It was to an earlier president of Yale, Thomas Clap, that the synod appealed in May 1746. “Our poor undertaking has been so blessed by Providence as to exceed our expectations,” they wrote, referring to the school at New London. “We hope that in time we may obtain assistance…to enable us to found a college.” For the moment, however, what they requested was the opportunity for their students to transfer to Yale and take degrees in as little as one year if qualified. They acknowledged the weakness of their school in “natural philosophy,” which meant the sciences, but were eager to use the same books and the same authors that were being read at Yale.

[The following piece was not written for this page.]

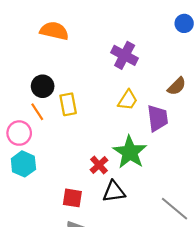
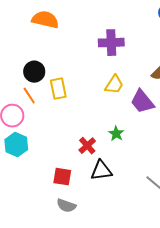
purple cross: (125, 55) -> (111, 43), turned -30
purple trapezoid: (158, 118) -> (142, 102), turned 148
green star: (130, 152) -> (116, 134), size x0.5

Clap’s response was favorable, but no students are known to have transferred from New London to New Haven.26

Meanwhile, the synod, “by appointing trustees and obliging them to give declarations of trust,” was creating a foundation for the receipt of donations.27 It had hopes of raising funds in the British Isles and from well-wishers throughout America, even from Boston, where initial letters had brought words of encouragement. For the time being, however, the members of the Philadelphia synod made this their own responsibility. Each church was asked to take up a collection yearly for the benefit of the school. There was a fair response, even though most Presbyterian churches were small and composed of immigrants struggling to get a footing in the New World. A “School Account” survives that was prepared for a meeting of the synod in May 1748 and shows contributions from the individual churches from November 1743, the date when three presbyteries recommended the school.28

When the accounts for the first four and a half years were summed up, the collections for the school fell somewhat short of the very modest salaries paid the teachers. “Learning,” the synod admitted, “is not in the same esteem in this government as in New England.” The synod decided to charge the students twenty shillings a year, permitting the trustees to exempt some students, poor boys and possible candidates for the ministry. At the same time it raised Alison’s salary and his assistant’s. If student fees and congregational gifts were too small, the synod agreed to make up the difference from other funds.29

Another adjustment was made in Alison’s salary in 1749, possibly in response to his request to be permitted to move to Philadelphia, which was refused.30 What his motivation was is unknown, but when another opportunity arose in January 1752 he seized upon it and asked for approval afterwards.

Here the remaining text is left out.